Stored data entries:

- - - - - - -

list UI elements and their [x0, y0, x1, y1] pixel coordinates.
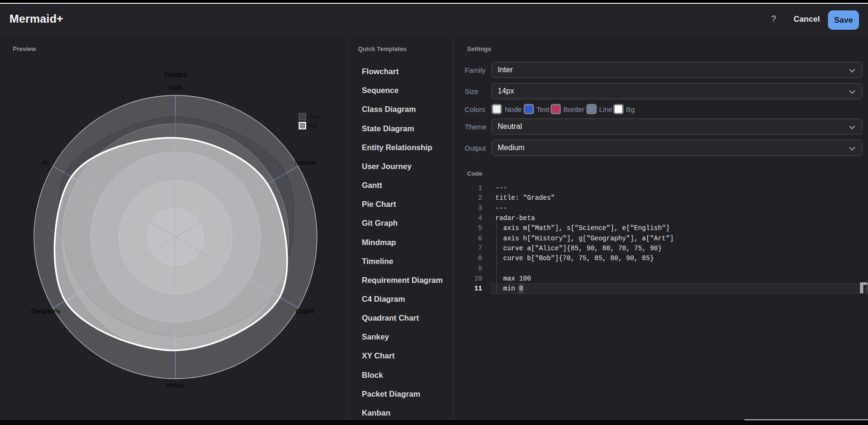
svg-text:Art: Art [42, 160, 50, 166]
svg-text:Grades: Grades [164, 70, 187, 78]
svg-text:English: English [296, 308, 315, 314]
svg-text:Math: Math [169, 85, 182, 91]
svg-text:Alice: Alice [307, 113, 319, 120]
svg-text:Geography: Geography [31, 308, 61, 314]
svg-text:Bob: Bob [307, 122, 317, 129]
svg-text:History: History [167, 382, 185, 389]
svg-text:Science: Science [295, 160, 316, 166]
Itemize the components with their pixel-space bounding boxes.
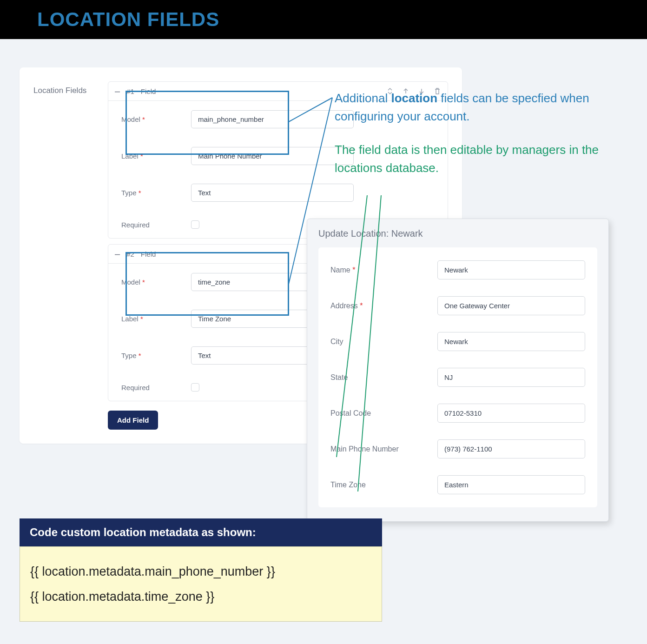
- panel-input[interactable]: [437, 296, 585, 315]
- model-input[interactable]: [191, 110, 354, 128]
- card-side-label: Location Fields: [33, 81, 99, 430]
- panel-label: Name *: [330, 266, 437, 274]
- label-label: Label *: [121, 315, 191, 323]
- update-location-panel: Update Location: Newark Name *Address *C…: [307, 219, 609, 522]
- add-field-button[interactable]: Add Field: [108, 411, 158, 430]
- collapse-icon[interactable]: –: [115, 249, 120, 259]
- required-label: Required: [121, 221, 191, 229]
- panel-row: Postal Code: [318, 395, 597, 431]
- panel-row: City: [318, 324, 597, 359]
- panel-input[interactable]: [437, 439, 585, 458]
- code-example: Code custom location metadata as shown: …: [20, 518, 382, 622]
- panel-row: Main Phone Number: [318, 431, 597, 467]
- panel-label: Main Phone Number: [330, 445, 437, 453]
- code-header: Code custom location metadata as shown:: [20, 518, 382, 546]
- annotation-text: The field data is then editable by manag…: [335, 141, 614, 177]
- type-label: Type *: [121, 189, 191, 197]
- label-label: Label *: [121, 152, 191, 160]
- panel-row: Address *: [318, 288, 597, 324]
- model-label: Model *: [121, 278, 191, 286]
- panel-row: State: [318, 359, 597, 395]
- required-checkbox[interactable]: [191, 383, 199, 392]
- panel-input[interactable]: [437, 475, 585, 494]
- code-line: {{ location.metadata.time_zone }}: [30, 584, 371, 609]
- field-number: #2: [126, 250, 134, 258]
- panel-label: Time Zone: [330, 481, 437, 489]
- field-word: Field: [141, 250, 156, 258]
- panel-input[interactable]: [437, 332, 585, 351]
- type-label: Type *: [121, 352, 191, 359]
- panel-input[interactable]: [437, 404, 585, 423]
- annotation-text: Additional location fields can be specfi…: [335, 89, 614, 126]
- required-label: Required: [121, 384, 191, 392]
- panel-input[interactable]: [437, 368, 585, 387]
- field-number: #1: [126, 87, 134, 95]
- panel-label: State: [330, 373, 437, 382]
- code-line: {{ location.metadata.main_phone_number }…: [30, 559, 371, 584]
- panel-row: Name *: [318, 252, 597, 288]
- label-input[interactable]: [191, 147, 354, 165]
- panel-row: Time Zone: [318, 467, 597, 503]
- required-checkbox[interactable]: [191, 220, 199, 229]
- model-label: Model *: [121, 115, 191, 123]
- panel-input[interactable]: [437, 260, 585, 279]
- panel-label: Address *: [330, 302, 437, 310]
- page-title: LOCATION FIELDS: [37, 8, 610, 31]
- type-input[interactable]: [191, 184, 354, 202]
- panel-label: City: [330, 338, 437, 346]
- panel-title: Update Location: Newark: [318, 228, 597, 239]
- field-word: Field: [141, 87, 156, 95]
- collapse-icon[interactable]: –: [115, 86, 120, 96]
- page-header: LOCATION FIELDS: [0, 0, 647, 39]
- panel-label: Postal Code: [330, 409, 437, 418]
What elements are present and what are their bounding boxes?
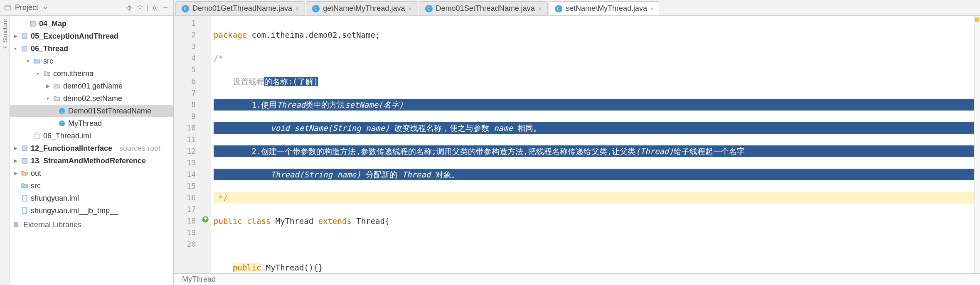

- - - - - - -

Your task: Word for word, write out each of the records, but not the pictures.

Completed exercise:
list UI elements and their [x0, y0, x1, y1] pixel coordinates.
svg-text:Art: Art [42, 160, 50, 166]
svg-text:Grades: Grades [164, 70, 187, 78]
svg-text:English: English [296, 308, 315, 314]
svg-text:Math: Math [169, 85, 182, 91]
svg-text:Alice: Alice [307, 113, 319, 120]
svg-text:Geography: Geography [31, 308, 61, 314]
svg-text:Bob: Bob [307, 122, 317, 129]
svg-text:History: History [167, 382, 185, 389]
svg-text:Science: Science [295, 160, 316, 166]
Itemize the components with their pixel-space bounding boxes.
- panel-input[interactable]: [437, 296, 585, 315]
- model-input[interactable]: [191, 110, 354, 128]
- card-side-label: Location Fields: [33, 81, 99, 430]
- panel-label: Name *: [330, 266, 437, 274]
- label-label: Label *: [121, 315, 191, 323]
- update-location-panel: Update Location: Newark Name *Address *C…: [307, 219, 609, 522]
- add-field-button[interactable]: Add Field: [108, 411, 158, 430]
- collapse-icon[interactable]: –: [115, 249, 120, 259]
- required-label: Required: [121, 221, 191, 229]
- panel-row: Postal Code: [318, 395, 597, 431]
- panel-row: City: [318, 324, 597, 359]
- panel-input[interactable]: [437, 439, 585, 458]
- code-example: Code custom location metadata as shown: …: [20, 518, 382, 622]
- panel-row: Main Phone Number: [318, 431, 597, 467]
- panel-label: Main Phone Number: [330, 445, 437, 453]
- code-header: Code custom location metadata as shown:: [20, 518, 382, 546]
- annotation-text: The field data is then editable by manag…: [335, 141, 614, 177]
- type-label: Type *: [121, 189, 191, 197]
- label-label: Label *: [121, 152, 191, 160]
- panel-row: Address *: [318, 288, 597, 324]
- model-label: Model *: [121, 278, 191, 286]
- panel-row: State: [318, 359, 597, 395]
- required-checkbox[interactable]: [191, 383, 199, 392]
- panel-input[interactable]: [437, 475, 585, 494]
- code-line: {{ location.metadata.time_zone }}: [30, 584, 371, 609]
- field-number: #2: [126, 250, 134, 258]
- panel-label: Time Zone: [330, 481, 437, 489]
- field-word: Field: [141, 250, 156, 258]
- panel-input[interactable]: [437, 332, 585, 351]
- type-label: Type *: [121, 352, 191, 359]
- panel-input[interactable]: [437, 404, 585, 423]
- annotation-text: Additional location fields can be specfi…: [335, 89, 614, 126]
- required-label: Required: [121, 384, 191, 392]
- panel-input[interactable]: [437, 368, 585, 387]
- field-number: #1: [126, 87, 134, 95]
- panel-label: State: [330, 373, 437, 382]
- code-line: {{ location.metadata.main_phone_number }…: [30, 559, 371, 584]
- panel-row: Name *: [318, 252, 597, 288]
- label-input[interactable]: [191, 147, 354, 165]
- panel-row: Time Zone: [318, 467, 597, 503]
- required-checkbox[interactable]: [191, 220, 199, 229]
- model-label: Model *: [121, 115, 191, 123]
- panel-input[interactable]: [437, 260, 585, 279]
- panel-label: Address *: [330, 302, 437, 310]
- page-title: LOCATION FIELDS: [37, 8, 610, 31]
- type-input[interactable]: [191, 184, 354, 202]
- panel-label: City: [330, 338, 437, 346]
- panel-title: Update Location: Newark: [318, 228, 597, 239]
- field-word: Field: [141, 87, 156, 95]
- collapse-icon[interactable]: –: [115, 86, 120, 96]
- page-header: LOCATION FIELDS: [0, 0, 647, 39]
- panel-label: Postal Code: [330, 409, 437, 418]
What elements are present and what are their bounding boxes?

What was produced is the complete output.